**Task**
Return each record word for word, keeping none of its pictures.

START Dataset excerpts

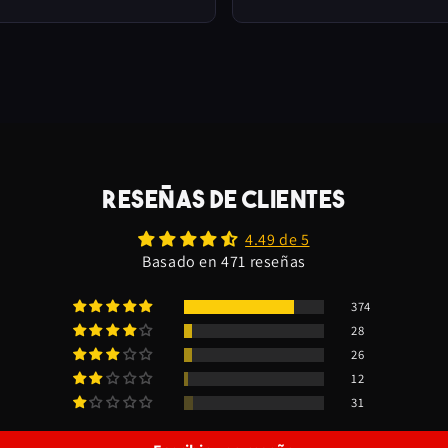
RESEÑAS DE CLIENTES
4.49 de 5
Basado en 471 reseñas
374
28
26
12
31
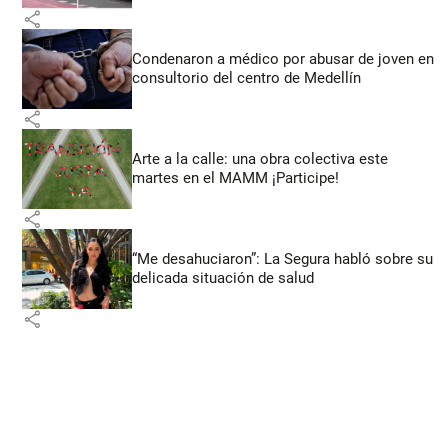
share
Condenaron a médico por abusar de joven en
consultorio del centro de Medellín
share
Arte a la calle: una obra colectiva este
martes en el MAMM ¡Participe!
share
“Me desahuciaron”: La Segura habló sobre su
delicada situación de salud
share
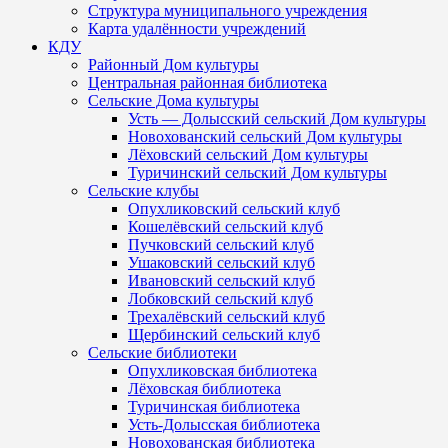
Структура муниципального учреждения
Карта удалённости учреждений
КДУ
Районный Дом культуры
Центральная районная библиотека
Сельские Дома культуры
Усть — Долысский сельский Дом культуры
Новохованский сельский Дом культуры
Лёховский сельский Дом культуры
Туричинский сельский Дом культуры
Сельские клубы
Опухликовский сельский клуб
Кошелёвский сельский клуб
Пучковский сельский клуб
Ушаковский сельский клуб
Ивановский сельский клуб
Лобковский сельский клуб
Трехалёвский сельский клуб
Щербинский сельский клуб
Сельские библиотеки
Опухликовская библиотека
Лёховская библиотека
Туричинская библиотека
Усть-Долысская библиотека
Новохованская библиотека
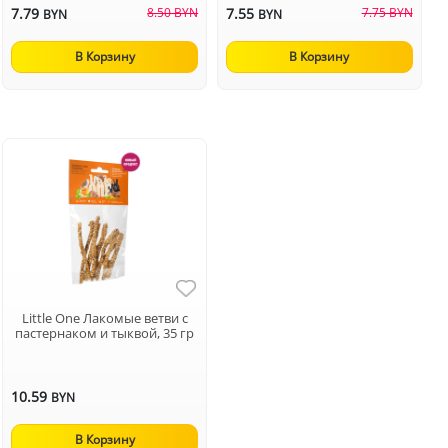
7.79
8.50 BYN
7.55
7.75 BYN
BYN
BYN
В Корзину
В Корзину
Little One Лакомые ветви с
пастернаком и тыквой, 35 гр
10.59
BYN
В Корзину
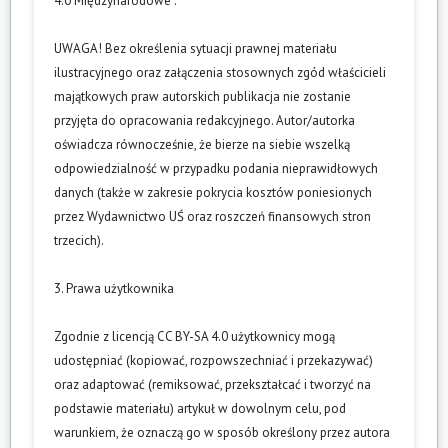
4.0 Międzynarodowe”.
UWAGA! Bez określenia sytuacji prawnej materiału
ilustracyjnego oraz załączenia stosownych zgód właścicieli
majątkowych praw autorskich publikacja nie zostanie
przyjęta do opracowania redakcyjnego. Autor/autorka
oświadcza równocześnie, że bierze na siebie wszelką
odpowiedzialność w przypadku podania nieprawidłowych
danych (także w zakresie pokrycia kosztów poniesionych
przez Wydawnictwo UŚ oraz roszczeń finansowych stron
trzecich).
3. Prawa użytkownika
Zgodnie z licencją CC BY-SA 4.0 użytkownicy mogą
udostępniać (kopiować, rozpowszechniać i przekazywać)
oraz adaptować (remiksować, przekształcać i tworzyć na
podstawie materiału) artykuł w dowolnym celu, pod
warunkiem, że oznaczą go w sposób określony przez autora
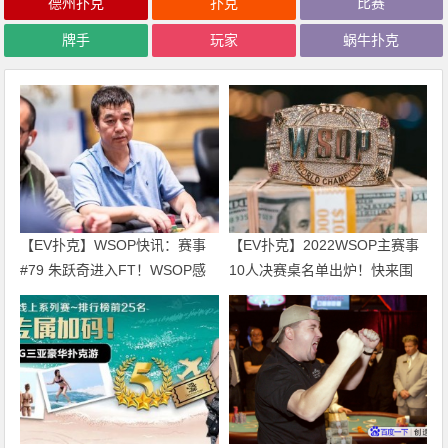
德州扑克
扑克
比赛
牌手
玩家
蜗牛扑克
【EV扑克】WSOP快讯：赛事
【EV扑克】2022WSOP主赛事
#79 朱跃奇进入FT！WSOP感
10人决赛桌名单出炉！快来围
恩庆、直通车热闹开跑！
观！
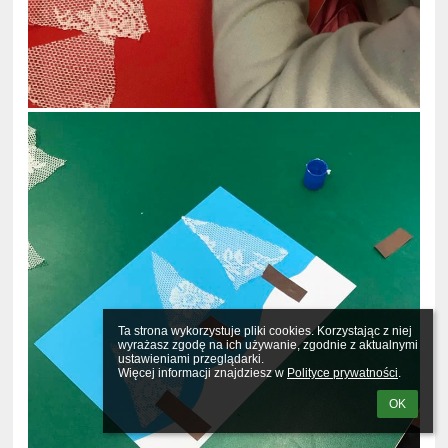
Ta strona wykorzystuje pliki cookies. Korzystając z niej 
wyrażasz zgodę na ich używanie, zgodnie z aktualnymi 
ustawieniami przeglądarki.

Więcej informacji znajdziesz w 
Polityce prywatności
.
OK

END Dataset excerpts

**Answer section**
RESEÑAS DE CLIENTES
4.49 de 5
Basado en 471 reseñas
374
28
26
12
31
share
Condenaron a médico por abusar de joven en
consultorio del centro de Medellín
share
Arte a la calle: una obra colectiva este
martes en el MAMM ¡Participe!
share
“Me desahuciaron”: La Segura habló sobre su
delicada situación de salud
share
Структура муниципального учреждения
Карта удалённости учреждений
КДУ
Районный Дом культуры
Центральная районная библиотека
Сельские Дома культуры
Усть — Долысский сельский Дом культуры
Новохованский сельский Дом культуры
Лёховский сельский Дом культуры
Туричинский сельский Дом культуры
Сельские клубы
Опухликовский сельский клуб
Кошелёвский сельский клуб
Пучковский сельский клуб
Ушаковский сельский клуб
Ивановский сельский клуб
Лобковский сельский клуб
Трехалёвский сельский клуб
Щербинский сельский клуб
Сельские библиотеки
Опухликовская библиотека
Лёховская библиотека
Туричинская библиотека
Усть-Долысская библиотека
Новохованская библиотека
7.79
8.50 BYN
7.55
7.75 BYN
BYN
BYN
В Корзину
В Корзину
Little One Лакомые ветви с
пастернаком и тыквой, 35 гр
10.59
BYN
В Корзину
4.0 Międzynarodowe”.
UWAGA! Bez określenia sytuacji prawnej materiału
ilustracyjnego oraz załączenia stosownych zgód właścicieli
majątkowych praw autorskich publikacja nie zostanie
przyjęta do opracowania redakcyjnego. Autor/autorka
oświadcza równocześnie, że bierze na siebie wszelką
odpowiedzialność w przypadku podania nieprawidłowych
danych (także w zakresie pokrycia kosztów poniesionych
przez Wydawnictwo UŚ oraz roszczeń finansowych stron
trzecich).
3. Prawa użytkownika
Zgodnie z licencją CC BY-SA 4.0 użytkownicy mogą
udostępniać (kopiować, rozpowszechniać i przekazywać)
oraz adaptować (remiksować, przekształcać i tworzyć na
podstawie materiału) artykuł w dowolnym celu, pod
warunkiem, że oznaczą go w sposób określony przez autora
德州扑克
扑克
比赛
牌手
玩家
蜗牛扑克
【EV扑克】WSOP快讯：赛事
【EV扑克】2022WSOP主赛事
#79 朱跃奇进入FT！WSOP感
10人决赛桌名单出炉！快来围
恩庆、直通车热闹开跑！
观！
Ta strona wykorzystuje pliki cookies. Korzystając z niej 
wyrażasz zgodę na ich używanie, zgodnie z aktualnymi 
ustawieniami przeglądarki.

Więcej informacji znajdziesz w 
Polityce prywatności
.
OK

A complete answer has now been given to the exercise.